Priamo, the second-pillar pension fund for the Italian public transport industry, has awarded Payden & Rygel Investment Management with a €200m global bond mandate.
The US-based asset management company, which specialises in active management of global fixed income portfolios, has so far won a total of 14 mandates for Italian clients, said Nicolò Piotti, head of business development for continental Europe at Payden & Rygel.
Joan Payden, president and CEO of Payden & Rygel, added: “[Our] expertise in managing global fixed income portfolios, and our ability to offer tailored investment solutions that meet the specific needs of institutional entities, including broad diversification, liquidity, and ESG factors made an important contribution to our selection [by Priamo]”.
Fondapi welcomes alternative investment proposals
The board of directors of the pension fund for small and medium-sized companies, Fondapi, has issued a notice asking to submit an expression of interest to manage indirect alternative investments for its crescita and prudente investment options. Interested parties can apply by 30 April.
Fondapi stressed that the notice does not constitute the start of a procedures to tender a mandate. However, the fund can decide to proceed to select a manager after receiving expressions of interests.
The scheme would ultimately award a mandate to handle alternative investments through Gefia – companies authorised to manage Alternative Investments Funds (AIFs) in Italy, in an European Union country or in a country that is not a member of the EU, or “institutional initiatives” with at least 50% of their assets invested in Italian private equity, private debt, infrastructure or real estate.
According to the notice, the manager would invest up to 5% of the fund’s total assets worth €874m.
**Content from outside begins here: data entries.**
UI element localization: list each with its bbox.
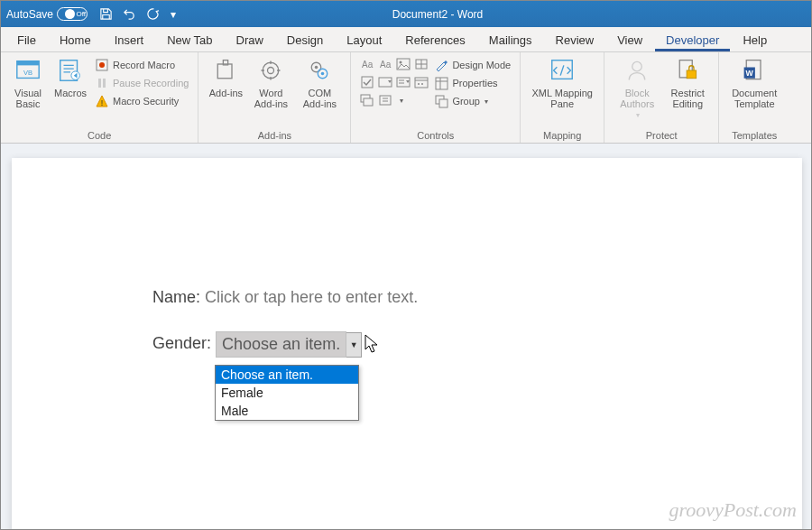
name-placeholder[interactable]: Click or tap here to enter text. [205, 288, 418, 306]
group-button[interactable]: Group▾ [434, 94, 511, 108]
undo-icon[interactable] [122, 7, 136, 22]
svg-text:Aa: Aa [380, 60, 392, 70]
tab-newtab[interactable]: New Tab [156, 30, 223, 51]
qat-customize-icon[interactable]: ▾ [169, 7, 178, 22]
tab-developer[interactable]: Developer [655, 30, 730, 51]
tab-review[interactable]: Review [545, 30, 605, 51]
tab-design[interactable]: Design [276, 30, 334, 51]
dropdown-option[interactable]: Female [216, 384, 358, 402]
com-addins-icon [305, 56, 334, 85]
properties-icon [434, 76, 448, 90]
tab-mailings[interactable]: Mailings [478, 30, 543, 51]
svg-rect-8 [103, 79, 106, 88]
control-legacy-caret[interactable]: ▾ [396, 94, 405, 107]
document-page[interactable]: Name: Click or tap here to enter text. G… [12, 158, 802, 529]
addins-button[interactable]: Add-ins [208, 56, 244, 109]
block-authors-icon [623, 56, 651, 85]
gender-field-line: Gender: Choose an item. ▼ Choose an item… [152, 330, 418, 357]
control-buildingblock-icon[interactable] [414, 58, 429, 70]
pause-recording-button: Pause Recording [95, 76, 189, 90]
svg-point-21 [400, 61, 402, 64]
tab-help[interactable]: Help [732, 30, 778, 51]
tab-layout[interactable]: Layout [336, 30, 392, 51]
restrict-editing-icon [673, 56, 702, 85]
svg-point-12 [263, 62, 280, 79]
tab-view[interactable]: View [606, 30, 653, 51]
group-label-protect: Protect [646, 130, 678, 141]
svg-text:W: W [746, 69, 754, 78]
svg-rect-30 [364, 98, 373, 106]
svg-text:!: ! [101, 98, 104, 107]
window-title: Document2 - Word [178, 8, 697, 21]
pause-icon [95, 76, 109, 90]
tab-draw[interactable]: Draw [226, 30, 274, 51]
control-checkbox-icon[interactable] [360, 76, 374, 88]
svg-point-36 [632, 61, 642, 71]
svg-point-27 [418, 83, 420, 85]
tab-file[interactable]: File [6, 30, 47, 51]
save-icon[interactable] [98, 7, 113, 22]
tab-insert[interactable]: Insert [104, 30, 155, 51]
chevron-down-icon: ▼ [350, 340, 358, 349]
group-label-addins: Add-ins [258, 130, 291, 141]
svg-text:VB: VB [23, 69, 32, 77]
ribbon-tabs: File Home Insert New Tab Draw Design Lay… [1, 27, 811, 52]
com-addins-button[interactable]: COM Add-ins [298, 56, 341, 109]
gender-label: Gender: [152, 334, 211, 352]
xml-mapping-icon [548, 56, 577, 85]
group-protect: Block Authors▾ Restrict Editing Protect [604, 52, 719, 143]
control-picture-icon[interactable] [396, 58, 411, 70]
dropdown-list: Choose an item. Female Male [215, 365, 359, 421]
autosave-toggle[interactable]: AutoSave Off [6, 7, 88, 21]
control-datepicker-icon[interactable] [414, 76, 429, 88]
dropdown-button[interactable]: ▼ [346, 332, 362, 358]
svg-rect-26 [415, 78, 428, 88]
macros-button[interactable]: Macros [51, 56, 89, 109]
macros-icon [56, 56, 85, 85]
visual-basic-button[interactable]: VB Visual Basic [10, 56, 46, 109]
design-mode-button[interactable]: Design Mode [434, 58, 511, 72]
group-controls: Aa Aa ▾ Design Mode [351, 52, 521, 143]
svg-rect-31 [380, 96, 391, 105]
title-bar: AutoSave Off ▾ Document2 - Word [1, 1, 811, 27]
mouse-cursor-icon [364, 334, 379, 354]
group-label-code: Code [88, 130, 111, 141]
dropdown-value[interactable]: Choose an item. [216, 331, 346, 358]
control-richtext-icon[interactable]: Aa [360, 58, 374, 70]
restrict-editing-button[interactable]: Restrict Editing [666, 56, 709, 120]
control-legacy-icon[interactable] [378, 94, 392, 107]
group-code: VB Visual Basic Macros Record Macro Paus… [1, 52, 198, 143]
svg-point-13 [268, 68, 274, 74]
svg-point-28 [421, 83, 423, 85]
tab-home[interactable]: Home [49, 30, 102, 51]
addins-icon [211, 56, 240, 85]
group-mapping: XML Mapping Pane Mapping [521, 52, 604, 143]
dropdown-option[interactable]: Male [216, 402, 358, 420]
tab-references[interactable]: References [394, 30, 475, 51]
svg-rect-38 [687, 70, 697, 79]
watermark: groovyPost.com [669, 498, 797, 522]
group-label-templates: Templates [732, 130, 777, 141]
group-icon [434, 94, 448, 108]
name-label: Name: [152, 288, 200, 306]
group-label-mapping: Mapping [543, 130, 581, 141]
document-workspace: Name: Click or tap here to enter text. G… [1, 144, 811, 529]
dropdown-option[interactable]: Choose an item. [216, 366, 358, 384]
redo-icon[interactable] [145, 7, 160, 22]
control-combobox-icon[interactable] [378, 76, 392, 88]
svg-rect-1 [17, 61, 39, 66]
group-label-controls: Controls [417, 130, 454, 141]
macro-security-button[interactable]: !Macro Security [95, 94, 189, 108]
control-repeating-icon[interactable] [360, 94, 374, 107]
control-plaintext-icon[interactable]: Aa [378, 58, 392, 70]
properties-button[interactable]: Properties [434, 76, 511, 90]
warning-icon: ! [95, 94, 109, 108]
word-addins-button[interactable]: Word Add-ins [249, 56, 292, 109]
block-authors-button: Block Authors▾ [614, 56, 660, 120]
record-macro-button[interactable]: Record Macro [95, 58, 189, 72]
word-addins-icon [256, 56, 285, 85]
svg-rect-23 [362, 77, 373, 88]
control-dropdown-icon[interactable] [396, 76, 411, 88]
xml-mapping-button[interactable]: XML Mapping Pane [530, 56, 595, 109]
document-template-button[interactable]: W Document Template [728, 56, 780, 109]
The fund would welcome applications taking into account the integration of ESG factors in the investment process.
Pension fund trio invests in real economy
Arco Fondo Pensione, the pension fund for the employees in the wood, forestry and furniture manufacturing sector, the Trentino-Alto Adige/Südtirol regional pension fund Laborfonds and the contractual pension fund for employees in the utilities sector, Fondo Pensione Complementare Pegaso, have committed €68m to the Real Economy Project.
Cassa Depositi e Prestiti (CDP), the state-owned investment bank, the pension fund association Assofondipensione and asset management company Fondo Italiano d’Investimento launched the Real Economy Project in December 2019.
The pension funds have deployed capital to invest in companies through fund-of-funds vehicles for private equity and private debt investments.
Arco has committed €24.4m, split equally between the two asset classes.
Laborfonds has deployed €30m in total, including €20m in private debt and €10m in private equity, while Pegaso contributed with €14.3m – €10m in private debt and €4.3m in private equity.
The asset management company Fondo Italiano d’Investimento, in which Cassa Depositi e Prestiti (CDP) Equity holds a majority stake, manages both fund-of-funds – Private Equity Italia and Private Debt Italia.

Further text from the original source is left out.